Paul Fisher has the sea in his blood. At the age of 9 he attempted to run away to sea, showing better judgement in packing sandwiches and “pop” (his term), than in his choice of vessel – which failed to depart before food and drink was exhausted. He slunk home.
But before long, as a teenager, he and a friend acquired a starter boat and with a library copy of “Teach Yourself Sailing” they taught themselves to sail on the Thames, progressing through numerous boats including a rotten Norfolk Wherry bought for £50 quid, at which price it was clearly no bargain. Paul designed his first boat at the age of 15, read Naval Architecture and Shipbuilding at Newcastle University and after graduating joined the Royal Institute of Naval Architects.
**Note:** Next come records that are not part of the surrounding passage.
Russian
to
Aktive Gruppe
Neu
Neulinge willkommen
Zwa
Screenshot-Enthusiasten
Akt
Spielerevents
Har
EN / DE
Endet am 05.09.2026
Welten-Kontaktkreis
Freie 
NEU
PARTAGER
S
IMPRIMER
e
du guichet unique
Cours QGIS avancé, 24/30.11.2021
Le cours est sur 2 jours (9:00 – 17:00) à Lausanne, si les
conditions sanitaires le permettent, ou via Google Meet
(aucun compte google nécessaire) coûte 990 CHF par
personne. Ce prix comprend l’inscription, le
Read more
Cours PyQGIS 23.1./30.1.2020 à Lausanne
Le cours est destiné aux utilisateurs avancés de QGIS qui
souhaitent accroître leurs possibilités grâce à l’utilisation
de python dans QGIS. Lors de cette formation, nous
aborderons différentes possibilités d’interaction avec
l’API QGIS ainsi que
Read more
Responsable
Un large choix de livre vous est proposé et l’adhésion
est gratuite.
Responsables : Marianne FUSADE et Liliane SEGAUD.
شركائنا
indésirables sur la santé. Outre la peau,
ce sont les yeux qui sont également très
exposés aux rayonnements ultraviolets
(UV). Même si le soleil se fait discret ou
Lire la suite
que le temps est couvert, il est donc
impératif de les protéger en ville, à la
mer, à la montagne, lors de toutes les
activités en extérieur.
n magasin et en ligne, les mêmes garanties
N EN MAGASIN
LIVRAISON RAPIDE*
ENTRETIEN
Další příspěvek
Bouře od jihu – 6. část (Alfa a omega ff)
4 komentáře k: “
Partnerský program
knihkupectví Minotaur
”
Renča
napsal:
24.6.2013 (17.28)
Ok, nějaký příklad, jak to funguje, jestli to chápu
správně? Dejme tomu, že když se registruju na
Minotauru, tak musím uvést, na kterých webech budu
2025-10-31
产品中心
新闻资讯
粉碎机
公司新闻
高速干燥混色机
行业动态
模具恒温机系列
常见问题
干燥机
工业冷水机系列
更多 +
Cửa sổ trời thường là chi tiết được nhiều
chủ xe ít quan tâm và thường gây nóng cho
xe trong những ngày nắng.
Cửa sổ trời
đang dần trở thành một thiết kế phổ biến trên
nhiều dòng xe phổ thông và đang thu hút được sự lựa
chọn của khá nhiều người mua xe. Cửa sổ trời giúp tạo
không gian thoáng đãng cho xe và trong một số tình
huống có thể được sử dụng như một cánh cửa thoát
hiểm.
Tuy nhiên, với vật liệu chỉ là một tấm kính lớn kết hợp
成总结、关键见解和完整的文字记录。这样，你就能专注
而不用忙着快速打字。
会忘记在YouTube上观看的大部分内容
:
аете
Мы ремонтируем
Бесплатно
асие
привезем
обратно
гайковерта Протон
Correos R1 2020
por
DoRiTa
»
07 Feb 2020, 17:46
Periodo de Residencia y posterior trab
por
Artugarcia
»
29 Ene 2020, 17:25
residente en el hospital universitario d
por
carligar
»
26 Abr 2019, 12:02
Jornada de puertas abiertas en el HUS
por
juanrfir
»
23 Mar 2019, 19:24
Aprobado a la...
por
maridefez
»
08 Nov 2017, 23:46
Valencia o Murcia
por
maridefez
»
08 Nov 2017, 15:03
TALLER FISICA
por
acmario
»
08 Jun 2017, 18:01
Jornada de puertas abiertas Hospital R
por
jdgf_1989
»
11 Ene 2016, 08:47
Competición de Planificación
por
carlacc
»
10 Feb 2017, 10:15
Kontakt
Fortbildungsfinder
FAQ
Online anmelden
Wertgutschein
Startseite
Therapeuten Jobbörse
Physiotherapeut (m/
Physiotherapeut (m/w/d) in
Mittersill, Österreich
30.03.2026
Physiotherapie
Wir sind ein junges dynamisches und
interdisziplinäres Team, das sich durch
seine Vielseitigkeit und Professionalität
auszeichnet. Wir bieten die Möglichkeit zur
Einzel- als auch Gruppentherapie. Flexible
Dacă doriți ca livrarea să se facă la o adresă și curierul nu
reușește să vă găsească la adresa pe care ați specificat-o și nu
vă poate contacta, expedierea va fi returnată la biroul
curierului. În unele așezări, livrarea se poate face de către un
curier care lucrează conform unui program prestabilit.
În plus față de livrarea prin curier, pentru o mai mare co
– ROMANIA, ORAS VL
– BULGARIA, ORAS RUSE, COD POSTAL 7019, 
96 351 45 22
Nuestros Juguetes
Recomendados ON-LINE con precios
He cut his designer teeth with McGruers and Silvers Marine (later to become DM Russell Ltd.). This family company, with its enormous loft for full-size layout, foundry, and construction shed was one of the UK’s premier yards. Here Paul learnt about the reality of design – of things that could be built as well as drawn. He learnt about mast-making, about (extremely) dirty racing on the Clyde, and about handling clients….
In 1982 Paul moved to Devon to start Selway Fisher Design, going on to produce some 400 designs covering an amazingly wide range of craft – canoes, dinghies, day boats, yachts, junks, slipper launches, steam vessels… building up a well-deserved reputation for producing good boats for modest budgets. He was a pioneer of and champions modern wood/composite construction (e.g. clinker ply, stitch and tape, “egg-box”, strip planking).
In addition to his real-world designs Paul runs a line in replicas and models for the film industry, which needs a steady flow of historic craft from galleons to U-boats. Not in any way to downplay the long hard work that Paul has put into his craft (in both meanings of the word) but one has to admire and envy a man who turned a lifelong hobby into a career – one in which he has excelled.